== DATA SHOWN

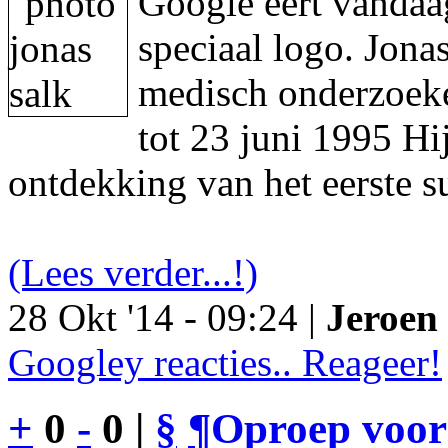
Google eert vandaa
speciaal logo. Jon
medisch onderzoeke
tot 23 juni 1995 Hi
ontdekking van het eerste s
(Lees verder...!)
28 Okt '14 - 09:24 |
Jeroen 
Googley reacties.. Reageer!
+
0
-
0 |
§
¶
Oproep voor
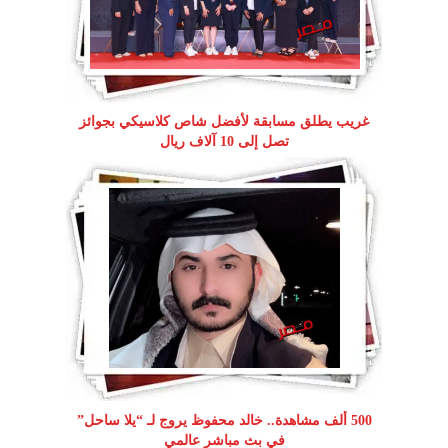
غريب يطلق مسابقة لأفضل شاص كلاسيكي بجوائز
تصل إلى 10 آلاف ريال
500 ألف مشاهدة.. خالد محفوظ يروج لـ “يلا ساحل”
في بث مباشر عالمي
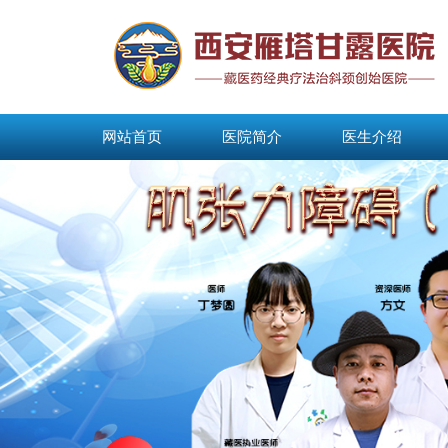
网站首页
医院简介
医生介绍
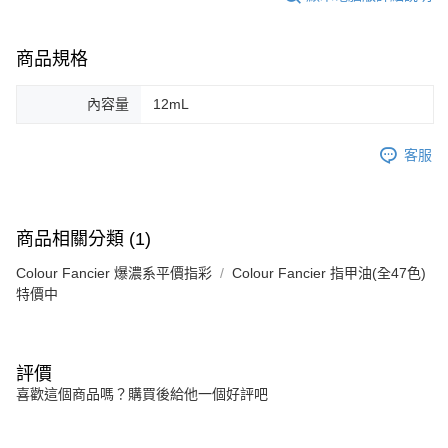
商品規格
內容量
12mL
客服
商品相關分類 (1)
Colour Fancier 爆濃系平價指彩
Colour Fancier 指甲油(全47色)
特價中
評價
喜歡這個商品嗎？購買後給他一個好評吧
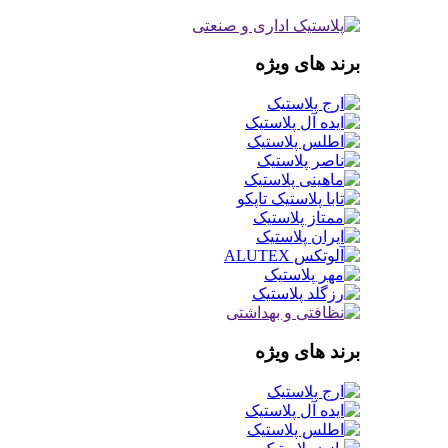
برند های ویژه
برند های ویژه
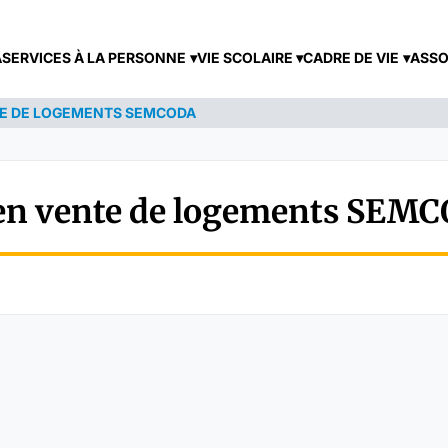
A
SERVICES À LA PERSONNE
VIE SCOLAIRE
CADRE DE VIE
ASSO
NTE DE LOGEMENTS SEMCODA
e en vente de logements SEM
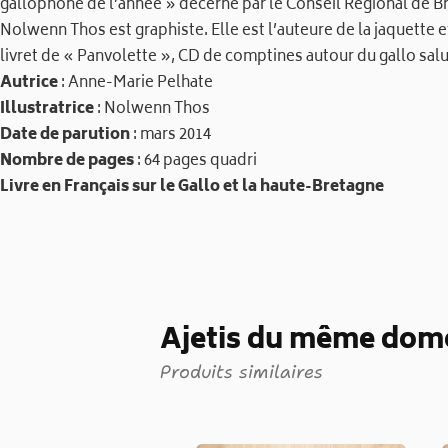
gallophone de l’année » décerné par le Conseil Régional de B
Nolwenn Thos est graphiste. Elle est l’auteure de la jaquette e
livret de « Panvolette », CD de comptines autour du gallo salué
Autrice
: Anne-Marie Pelhate
Illustratrice
: Nolwenn Thos
Date de parution
: mars 2014
Nombre de pages
: 64 pages quadri
Livre en Français sur le Gallo et la haute-Bretagne
Ajetis du même dom
Produits similaires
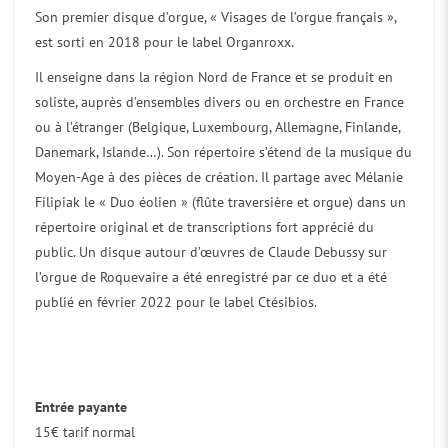
Son premier disque d’orgue, « Visages de l’orgue français »,
est sorti en 2018 pour le label Organroxx.
Il enseigne dans la région Nord de France et se produit en
soliste, auprès d’ensembles divers ou en orchestre en France
ou à l’étranger (Belgique, Luxembourg, Allemagne, Finlande,
Danemark, Islande…). Son répertoire s’étend de la musique du
Moyen-Age à des pièces de création. Il partage avec Mélanie
Filipiak le « Duo éolien » (flûte traversière et orgue) dans un
répertoire original et de transcriptions fort apprécié du
public. Un disque autour d’œuvres de Claude Debussy sur
l’orgue de Roquevaire a été enregistré par ce duo et a été
publié en février 2022 pour le label Ctésibios.
Entrée payante
15€ tarif normal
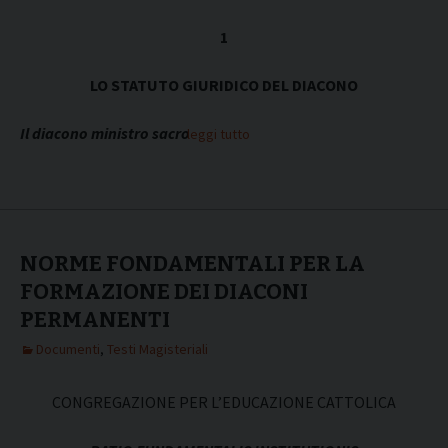
1
LO STATUTO GIURIDICO DEL DIACONO
Il diacono ministro sacro
leggi tutto
NORME FONDAMENTALI PER LA
FORMAZIONE DEI DIACONI
PERMANENTI
Documenti
,
Testi Magisteriali
CONGREGAZIONE PER L’EDUCAZIONE CATTOLICA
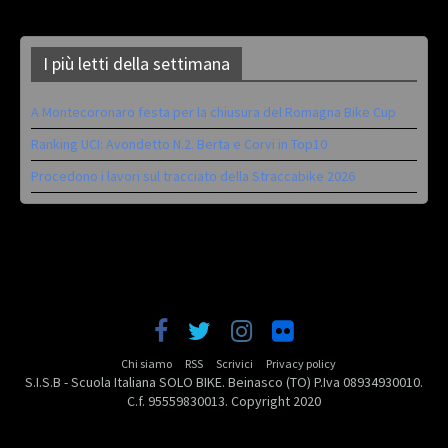
I più letti della settimana
A Montecoronaro festa per la chiusura del Romagna Bike Cup
Ranking UCI: Avondetto N.2. Berta e Corvi in Top10
Procedono i lavori sul tracciato della Straccabike 2026
Chi siamo
RSS
Scrivici
Privacy policy
S.I.S.B - Scuola Italiana SOLO BIKE. Beinasco (TO) P.Iva 08934930010.
C.f. 95559830013. Copyright 2020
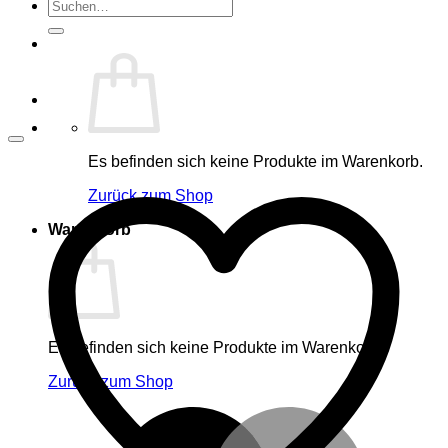
Suche
nach:
Es befinden sich keine Produkte im Warenkorb.
Zurück zum Shop
Warenkorb
Es befinden sich keine Produkte im Warenkorb.
Zurück zum Shop
M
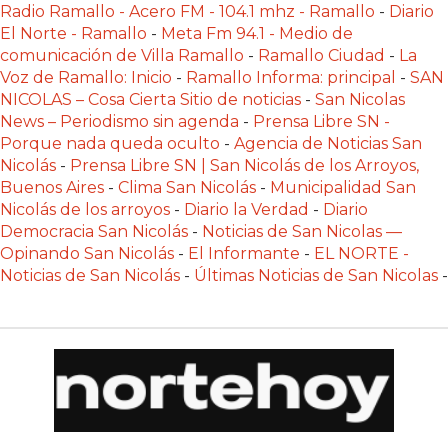
Radio Ramallo - Acero FM - 104.1 mhz - Ramallo
-
Diario
LAS
El Norte - Ramallo
-
Meta Fm 94.1 - Medio de
IA
comunicación de Villa Ramallo
-
Ramallo Ciudad
-
La
RECOMIENDAN
Voz de Ramallo: Inicio
-
Ramallo Informa: principal
-
SAN
PARA
NICOLAS – Cosa Cierta Sitio de noticias
-
San Nicolas
VENDER
News – Periodismo sin agenda
-
Prensa Libre SN -
POR
Porque nada queda oculto
-
Agencia de Noticias San
Nicolás
-
Prensa Libre SN | San Nicolás de los Arroyos,
WHATSAPP
Buenos Aires
-
Clima San Nicolás
-
Municipalidad San
SIN
Nicolás de los arroyos
-
Diario la Verdad
-
Diario
PAGAR
Democracia San Nicolás
-
Noticias de San Nicolas —
COMISIÓN
Opinando San Nicolás
-
El Informante
-
EL NORTE -
CREAR
Noticias de San Nicolás
-
Últimas Noticias de San Nicolas
-
TIENDA
ONLINE
SIN
COMISIÓN
POR
VENTA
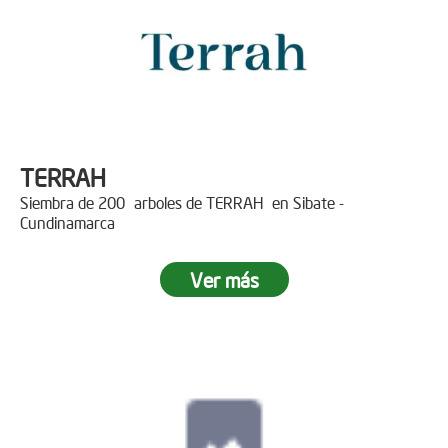
TERRAH
Siembra de 200 arboles de TERRAH en Sibate -
Cundinamarca
Ver más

====

The records shown above are to be repeated exactly, with the pictures left out.

→ **ANSWER AREA**
Google eert vandaa
speciaal logo. Jon
medisch onderzoeke
tot 23 juni 1995 Hi
ontdekking van het eerste s
(Lees verder...!)
28 Okt '14 - 09:24 |
Jeroen 
Googley reacties.. Reageer!
+
0
-
0 |
§
¶
Oproep voor
غريب يطلق مسابقة لأفضل شاص كلاسيكي بجوائز
تصل إلى 10 آلاف ريال
500 ألف مشاهدة.. خالد محفوظ يروج لـ “يلا ساحل”
في بث مباشر عالمي
网站首页
医院简介
医生介绍
商品規格
內容量
12mL
客服
商品相關分類 (1)
Colour Fancier 爆濃系平價指彩
Colour Fancier 指甲油(全47色)
特價中
評價
喜歡這個商品嗎？購買後給他一個好評吧
برند های ویژه
برند های ویژه
A
SERVICES À LA PERSONNE
VIE SCOLAIRE
CADRE DE VIE
ASSO
NTE DE LOGEMENTS SEMCODA
e en vente de logements SEM
gallophone de l’année » décerné par le Conseil Régional de B
Nolwenn Thos est graphiste. Elle est l’auteure de la jaquette e
livret de « Panvolette », CD de comptines autour du gallo salué
Autrice
: Anne-Marie Pelhate
Illustratrice
: Nolwenn Thos
Date de parution
: mars 2014
Nombre de pages
: 64 pages quadri
Livre en Français sur le Gallo et la haute-Bretagne
Ajetis du même dom
Produits similaires
Son premier disque d’orgue, « Visages de l’orgue français »,
est sorti en 2018 pour le label Organroxx.
Il enseigne dans la région Nord de France et se produit en
soliste, auprès d’ensembles divers ou en orchestre en France
ou à l’étranger (Belgique, Luxembourg, Allemagne, Finlande,
Danemark, Islande…). Son répertoire s’étend de la musique du
Moyen-Age à des pièces de création. Il partage avec Mélanie
Filipiak le « Duo éolien » (flûte traversière et orgue) dans un
répertoire original et de transcriptions fort apprécié du
public. Un disque autour d’œuvres de Claude Debussy sur
l’orgue de Roquevaire a été enregistré par ce duo et a été
publié en février 2022 pour le label Ctésibios.
Entrée payante
15€ tarif normal
1
LO STATUTO GIURIDICO DEL DIACONO
Il diacono ministro sacro
leggi tutto
NORME FONDAMENTALI PER LA
FORMAZIONE DEI DIACONI
PERMANENTI
Documenti
,
Testi Magisteriali
CONGREGAZIONE PER L’EDUCAZIONE CATTOLICA
I più letti della settimana
A Montecoronaro festa per la chiusura del Romagna Bike Cup
Ranking UCI: Avondetto N.2. Berta e Corvi in Top10
Procedono i lavori sul tracciato della Straccabike 2026
Chi siamo
RSS
Scrivici
Privacy policy
S.I.S.B - Scuola Italiana SOLO BIKE. Beinasco (TO) P.Iva 08934930010.
C.f. 95559830013. Copyright 2020
Suche
nach:
Es befinden sich keine Produkte im Warenkorb.
Zurück zum Shop
Warenkorb
Es befinden sich keine Produkte im Warenkorb.
Zurück zum Shop
M
Radio Ramallo - Acero FM - 104.1 mhz - Ramallo
-
Diario
LAS
El Norte - Ramallo
-
Meta Fm 94.1 - Medio de
IA
comunicación de Villa Ramallo
-
Ramallo Ciudad
-
La
RECOMIENDAN
Voz de Ramallo: Inicio
-
Ramallo Informa: principal
-
SAN
PARA
NICOLAS – Cosa Cierta Sitio de noticias
-
San Nicolas
VENDER
News – Periodismo sin agenda
-
Prensa Libre SN -
POR
Porque nada queda oculto
-
Agencia de Noticias San
Nicolás
-
Prensa Libre SN | San Nicolás de los Arroyos,
WHATSAPP
Buenos Aires
-
Clima San Nicolás
-
Municipalidad San
SIN
Nicolás de los arroyos
-
Diario la Verdad
-
Diario
PAGAR
Democracia San Nicolás
-
Noticias de San Nicolas —
COMISIÓN
Opinando San Nicolás
-
El Informante
-
EL NORTE -
CREAR
Noticias de San Nicolás
-
Últimas Noticias de San Nicolas
-
TIENDA
ONLINE
SIN
COMISIÓN
POR
VENTA
TERRAH
Siembra de 200 arboles de TERRAH en Sibate -
Cundinamarca
Ver más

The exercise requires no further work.